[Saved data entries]
_____

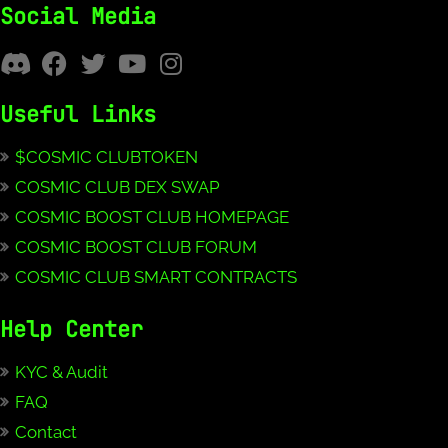
Social Media
Useful Links
$COSMIC CLUBTOKEN
COSMIC CLUB DEX SWAP
COSMIC BOOST CLUB HOMEPAGE
COSMIC BOOST CLUB FORUM
COSMIC CLUB SMART CONTRACTS
Help Center
KYC & Audit
FAQ
Contact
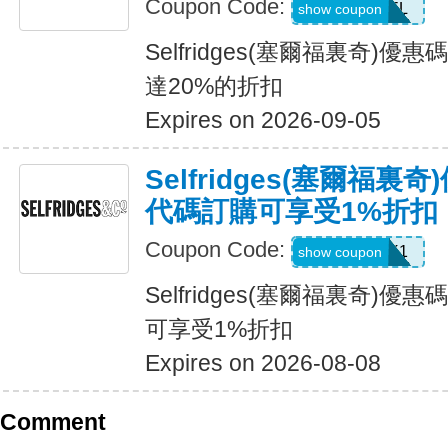
Coupon Code:
USFREEDEL
show coupon
Selfridges(塞爾福裏奇)
達20%的折扣
Expires on 2026-09-05
Selfridges(塞爾福
代碼訂購可享受1%折扣
Coupon Code:
UNLOCK1
show coupon
Selfridges(塞爾福裏奇)
可享受1%折扣
Expires on 2026-08-08
Comment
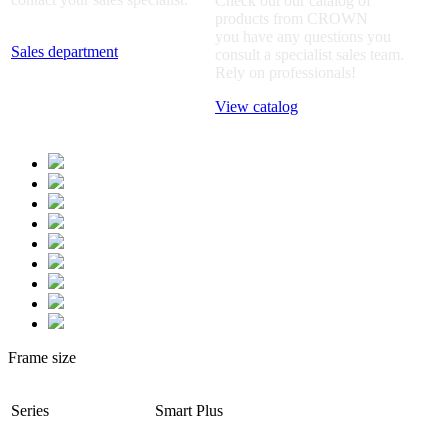
Check out our catalog of
products from CROWN
you have any questions you
Sales department
consult a specialist sales team.
Rely on professionals!
View catalog
Frame size
Series
Smart Plus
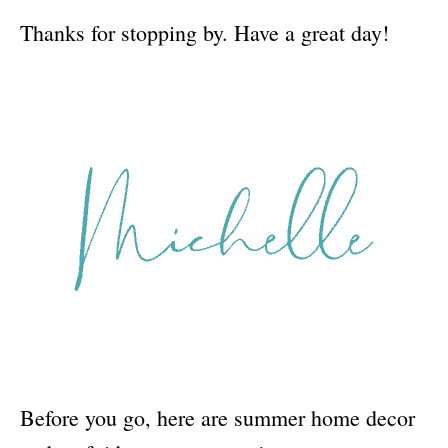
Thanks for stopping by. Have a great day!
Before you go, here are summer home decor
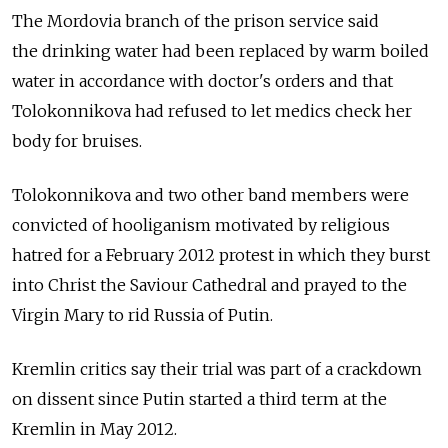
The Mordovia branch of the prison service said
the drinking water had been replaced by warm boiled
water in accordance with doctor's orders and that
Tolokonnikova had refused to let medics check her
body for bruises.
Tolokonnikova and two other band members were
convicted of hooliganism motivated by religious
hatred for a February 2012 protest in which they burst
into Christ the Saviour Cathedral and prayed to the
Virgin Mary to rid Russia of Putin.
Kremlin critics say their trial was part of a crackdown
on dissent since Putin started a third term at the
Kremlin in May 2012.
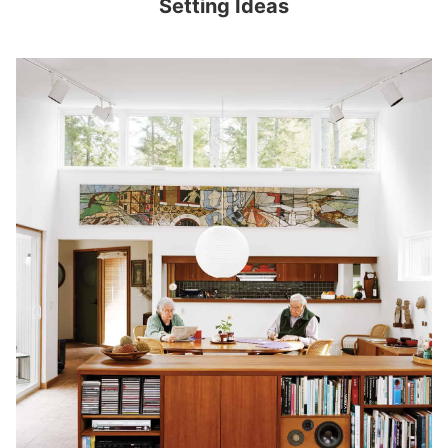
Setting Ideas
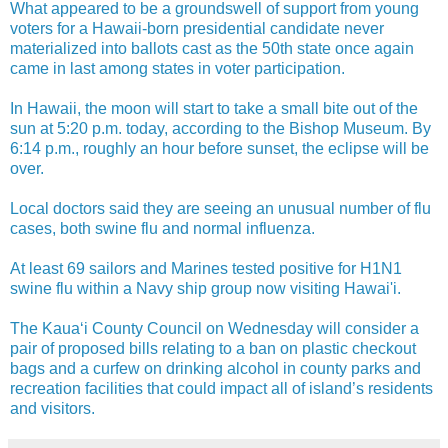
What appeared to be a groundswell of support from young
voters for a Hawaii-born presidential candidate never
materialized into ballots cast as the 50th state once again
came in last among states in voter participation.
In Hawaii, the moon will start to take a small bite out of the
sun at 5:20 p.m. today, according to the Bishop Museum. By
6:14 p.m., roughly an hour before sunset, the eclipse will be
over.
Local doctors said they are seeing an unusual number of flu
cases, both swine flu and normal influenza.
At least 69 sailors and Marines tested positive for H1N1
swine flu within a Navy ship group now visiting Hawai'i.
The Kaua‘i County Council on Wednesday will consider a
pair of proposed bills relating to a ban on plastic checkout
bags and a curfew on drinking alcohol in county parks and
recreation facilities that could impact all of island’s residents
and visitors.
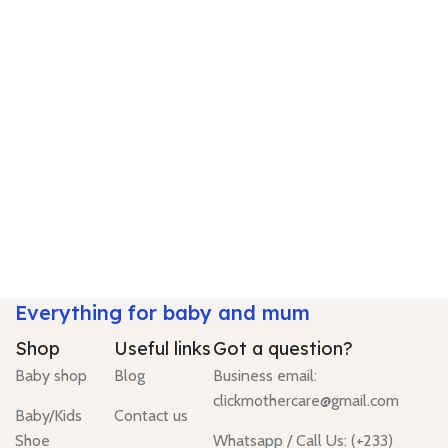
Everything for baby and mum
Shop
Useful links
Got a question?
Baby shop
Blog
Business email:
clickmothercare@gmail.com
Baby/Kids
Contact us
Shoe
Whatsapp / Call Us: (+233)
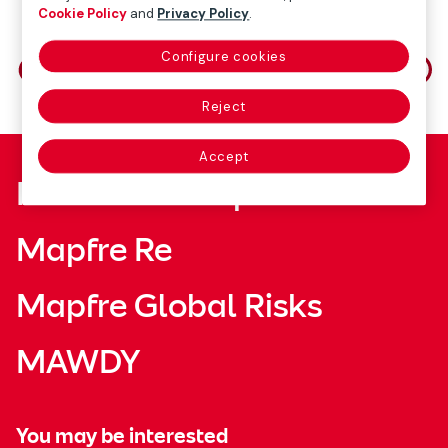
Cookie Policy
and
Privacy Policy
.
Share on
Configure cookies
Reject
Accept
Fundación Mapfre
Mapfre Re
Mapfre Global Risks
MAWDY
You may be interested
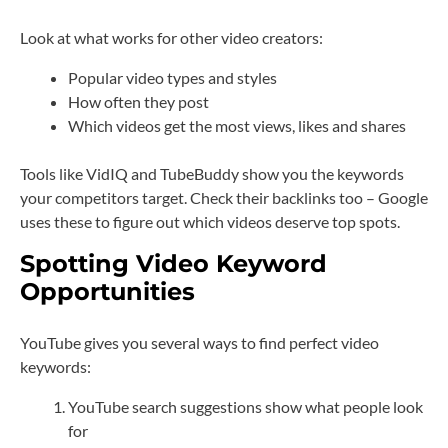
Look at what works for other video creators:
Popular video types and styles
How often they post
Which videos get the most views, likes and shares
Tools like VidIQ and TubeBuddy show you the keywords
your competitors target. Check their backlinks too – Google
uses these to figure out which videos deserve top spots.
Spotting Video Keyword
Opportunities
YouTube gives you several ways to find perfect video
keywords:
YouTube search suggestions show what people look
for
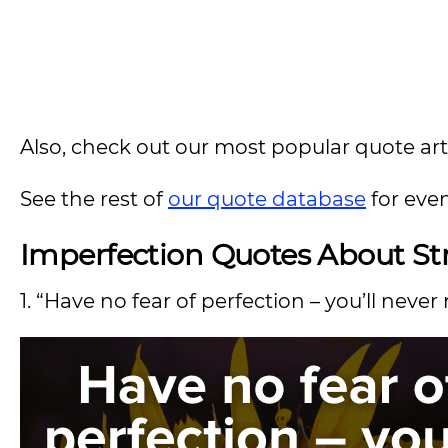
Also, check out our most popular quote artic
See the rest of
our quote database
for eve
Imperfection
Quotes About Str
1. “Have no fear of perfection – you’ll never 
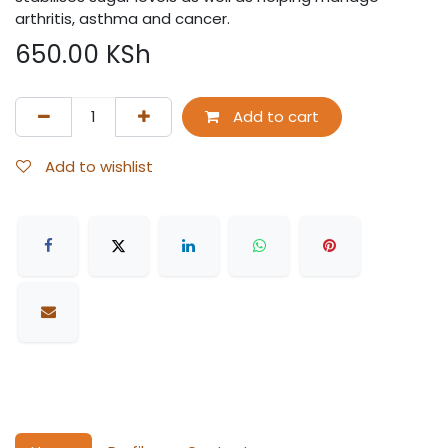
arthritis, asthma and cancer.
650.00
KSh
Add to cart
Add to wishlist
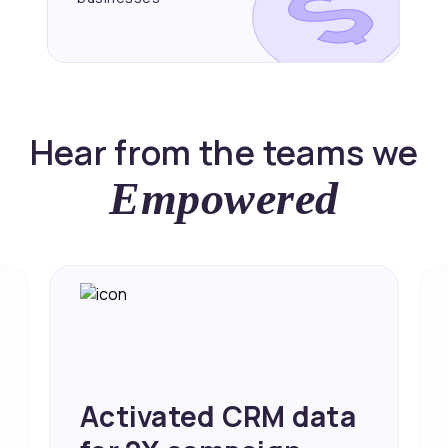
Hear from the teams we
Empowered
Achieved 2X Faster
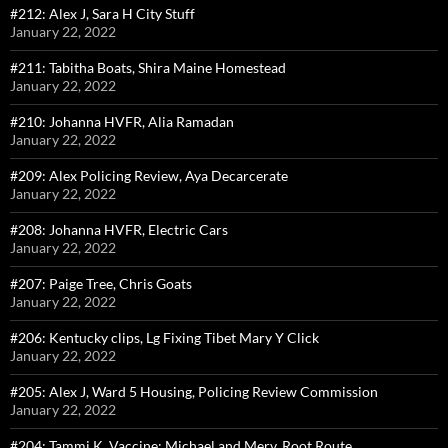
#212: Alex J, Sara H City Stuff
January 22, 2022
#211: Tabitha Boats, Shira Maine Homestead
January 22, 2022
#210: Johanna HVFR, Alia Ramadan
January 22, 2022
#209: Alex Policing Review, Aya Decarcerate
January 22, 2022
#208: Johanna HVFR, Electric Cars
January 22, 2022
#207: Paige Tree, Chris Goats
January 22, 2022
#206: Kentucky clips, Lg Fixing Tibet Mary Y Click
January 22, 2022
#205: Alex J, Ward 5 Housing, Policing Review Commission
January 22, 2022
#204: Tammi K, Vaccine; Michael and Merv, Root Route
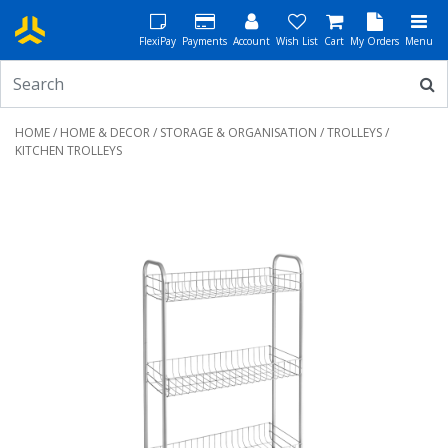
FlexiPay
Payments
Account
Wish List
Cart
My Orders
Menu
HOME
/
HOME & DECOR
/
STORAGE & ORGANISATION
/
TROLLEYS
/
KITCHEN TROLLEYS
Previous
Next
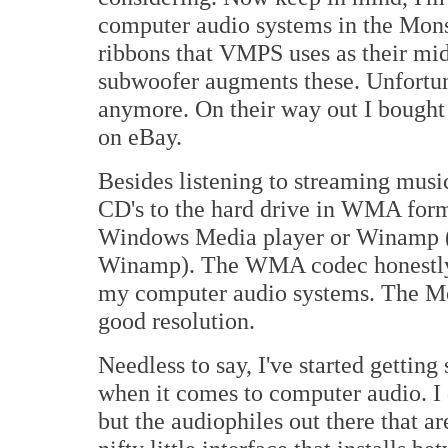
computer audio systems in the Mon
ribbons that VMPS uses as their mi
subwoofer augments these. Unfortun
anymore. On their way out I bought 
on eBay.
Besides listening to streaming musi
CD's to the hard drive in WMA format
Windows Media player or Winamp (I
Winamp). The WMA codec honestly d
my computer audio systems. The Mo
good resolution.
Needless to say, I've started getting
when it comes to computer audio. I 
but the audiophiles out there that a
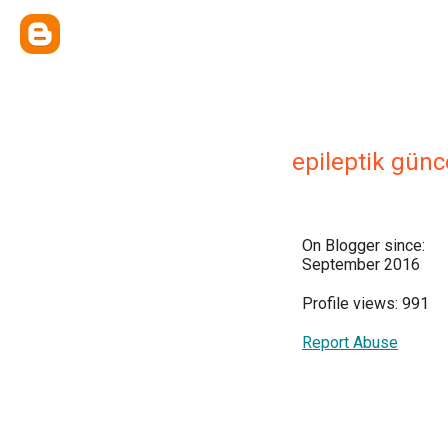
epileptik günc
On Blogger since:
September 2016
Profile views: 991
Report Abuse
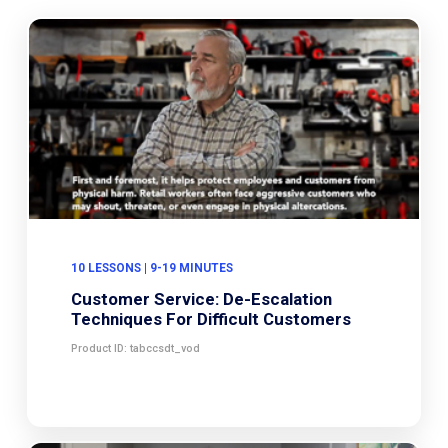
10 LESSONS | 9-19 MINUTES
Customer Service: De-Escalation
Techniques For Difficult Customers
Product ID: tabccsdt_vod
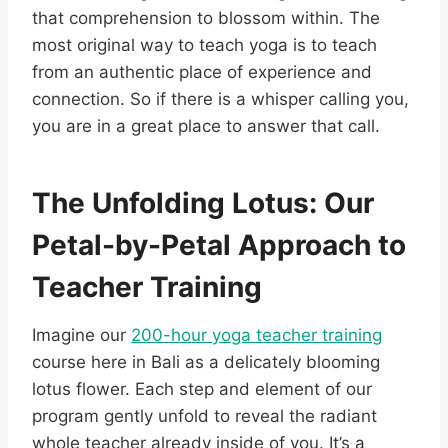
that comprehension to blossom within. The
most original way to teach yoga is to teach
from an authentic place of experience and
connection. So if there is a whisper calling you,
you are in a great place to answer that call.
The Unfolding Lotus: Our
Petal-by-Petal Approach to
Teacher Training
Imagine our
200-hour yoga teacher training
course here in Bali as a delicately blooming
lotus flower. Each step and element of our
program gently unfold to reveal the radiant
whole teacher already inside of you. It’s a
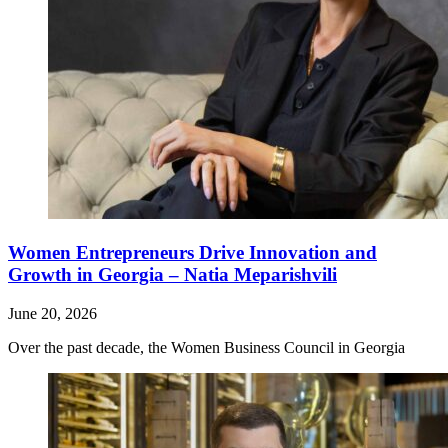
Women Entrepreneurs Drive Innovation and
Growth in Georgia – Natia Meparishvili
June 20, 2026
Over the past decade, the Women Business Council in Georgia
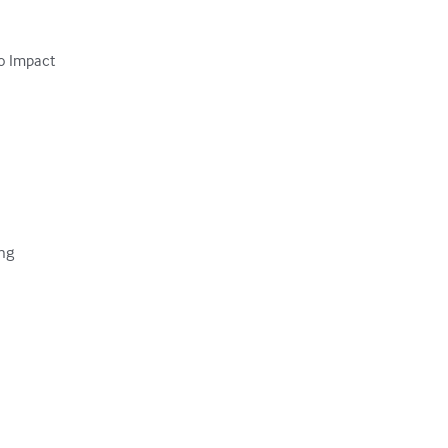
o Impact

ng
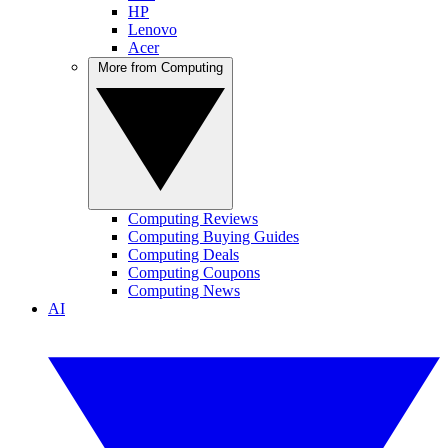
HP
Lenovo
Acer
More from Computing
Computing Reviews
Computing Buying Guides
Computing Deals
Computing Coupons
Computing News
AI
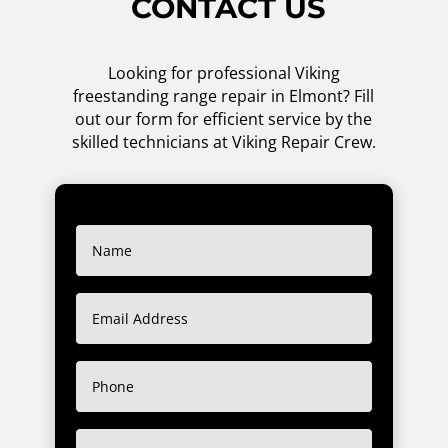
CONTACT US
Looking for professional Viking
freestanding range repair in Elmont? Fill
out our form for efficient service by the
skilled technicians at Viking Repair Crew.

_____

- ACTION ITEM: Locate the word "Alex" in the entries, and copy every line where it is found.

- SOLUTION FOR THIS PROBLEM:
#212: Alex J, Sara H City Stuff
#209: Alex Policing Review, Aya Decarcerate
#205: Alex J, Ward 5 Housing, Policing Review Commission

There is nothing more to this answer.